I use this project mostly everyday. I build it to help me collecting my thoughts about articles, and blob posts I read during the week and then aggregate them in a #ReadingNotes blog post. You can find those post on my blog [here](https://frankysnotes.com).

NoteBookmark is composed of three main sections:

- **Post**: where you can manage a posts "to read", and add notes to them.
- **Generate Summary**: where you can generate a summary of the posts you read.
- **Summaries**: where you can see all the summaries you generated.

![Slide show of all NoteBookmark Screens](gh/images/NoteBookmark-Tour_hd.gif)

## How to deploy Your own NoteBookmark

### Get the code on your machine

- Fork this repository to your account.
- Clone the repository to your local machine.


### Deploy the solution (5 mins)

Using Azure Developer CLI let's initialize your environment.
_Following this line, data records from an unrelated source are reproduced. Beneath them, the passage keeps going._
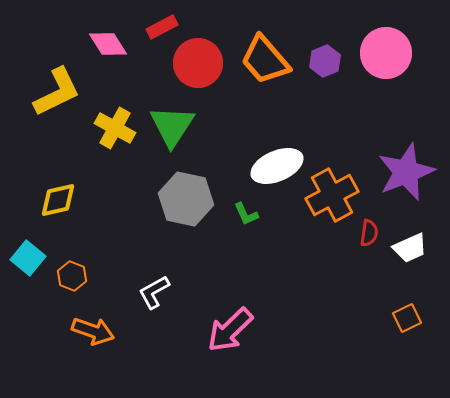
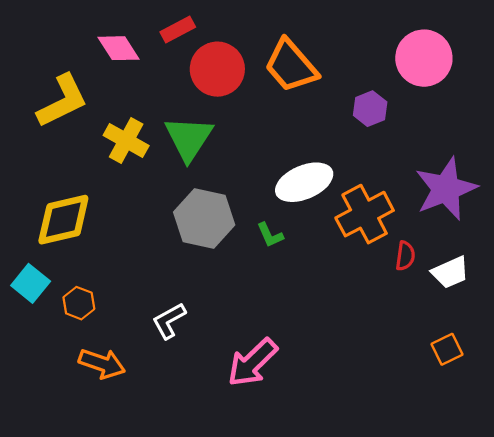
purple hexagon: (325, 61) -> (370, 109), moved
yellow diamond: (58, 200) -> (63, 220), size x1.4

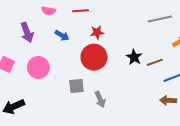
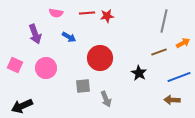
gray line: (160, 19) -> (164, 21), turned -65
red star: (97, 32) -> (107, 16), moved
black star: (134, 57) -> (139, 73), moved
brown line: (155, 62) -> (159, 52), moved

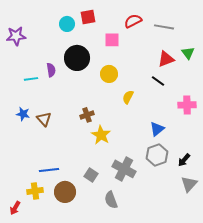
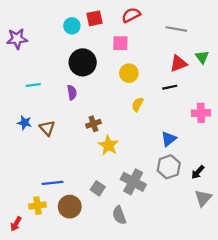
red semicircle: (133, 21) -> (131, 15), moved
purple semicircle: (51, 70) -> (72, 93), moved
yellow circle: (109, 74) -> (129, 73), moved
black line: (158, 81) -> (170, 87), turned -48

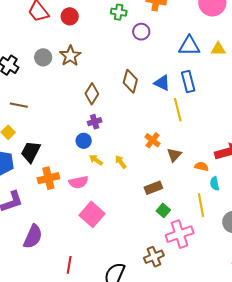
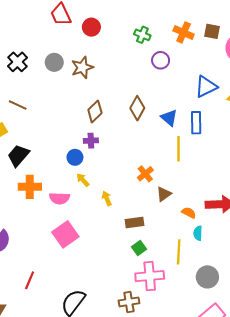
blue triangle: (189, 46) -> (206, 87), turned -40
yellow arrow: (121, 162) -> (107, 198), moved
brown cross: (154, 257) -> (129, 302), moved

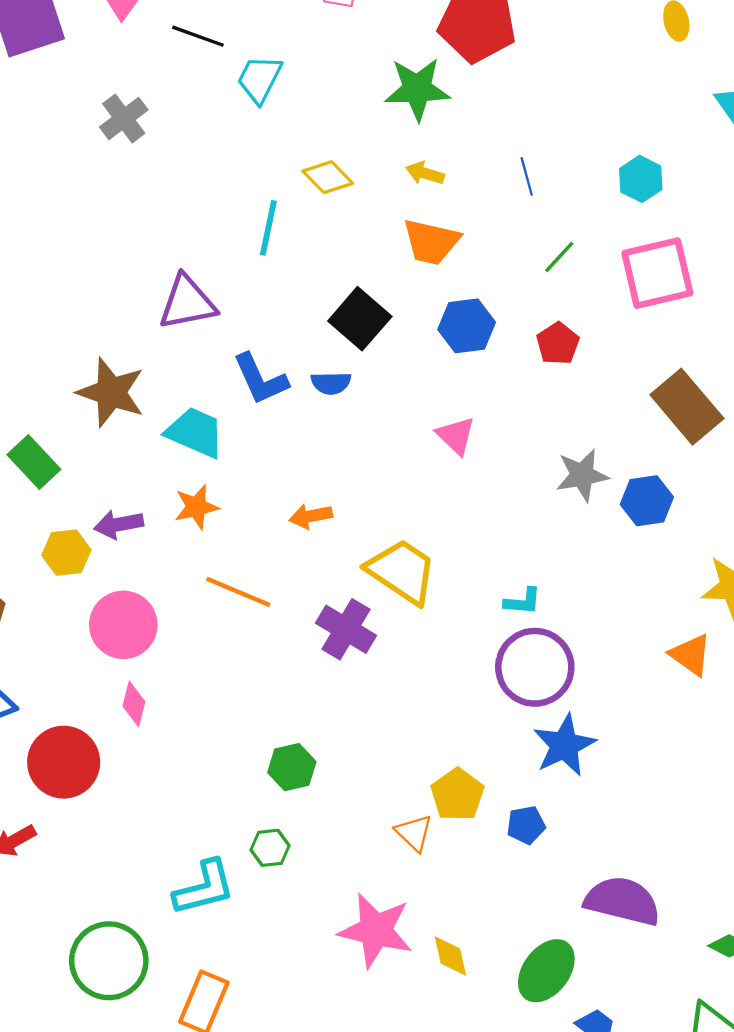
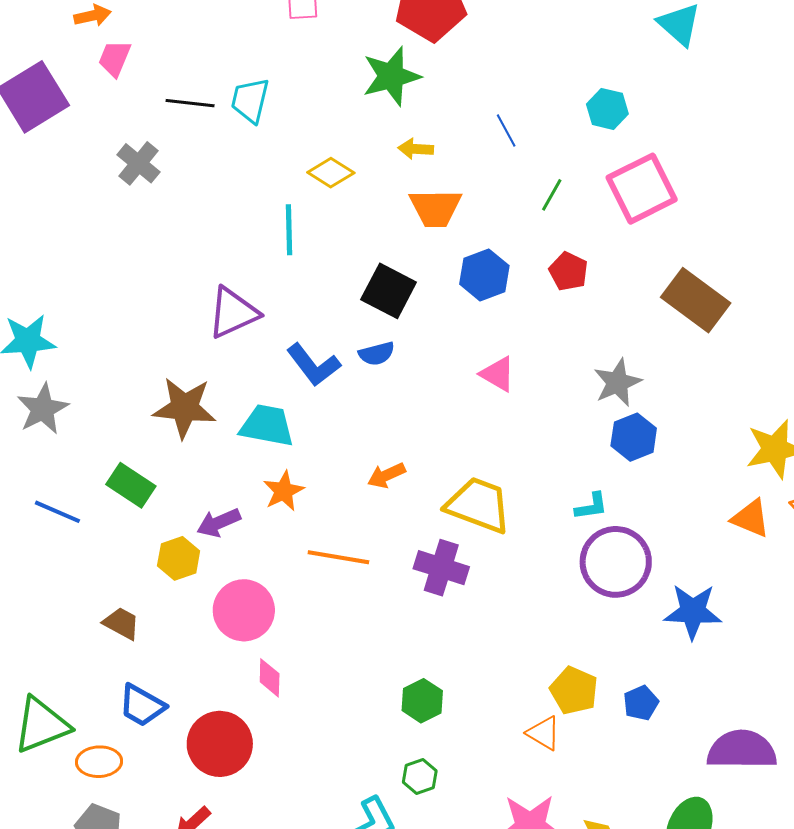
black line: (198, 36) -> (190, 103), moved
blue hexagon: (647, 501) -> (634, 437), moved
blue star: (564, 745) -> (693, 611), moved, turned -30

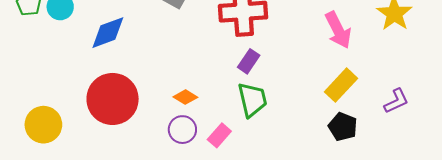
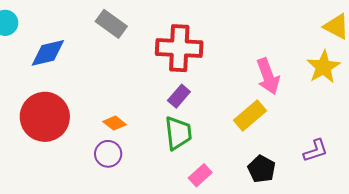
yellow rectangle: (341, 85) -> (250, 115), moved
pink rectangle: (219, 135) -> (200, 175), moved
In a terminal, at the root of the project, run the following command. When ask give it a name (ex: NoteBookmark-dev).

```bash
azd init
```

Now let's deploy the solution. Run the following command in the terminal. You will have to select your Azure subscription where you want to deploy the solution, and a location (ex: eastus).

```bash
azd up
```

It should take around five minutes to deploy the solution. Once it's done, you will see the URL for **Deploying service blazor-app**.

### Secure the App in a few clicks

The app is now deployed, but it's not secure. Navigate to the Azure Portal, and find the Resource Group you just deployed (ex: rg-notebookmark-dev). In this resource group, open the Container App **Container App**. From the left menu, select **Authentication** and click the **Add identity provider**.

You can choose between multiple providers, I like to use Microsoft since it's deploy in Azure and I'm already logged in. If Microsoft is choose, select the recomended **Client secret expiration** (ex: 180 days). You can keep all the other default settings. Click **Add**.

Next time you will navigate to the app, you will be prompt a to login with your Microsoft account. The first time you will have a **Permissions requested** screen, click **Accept**.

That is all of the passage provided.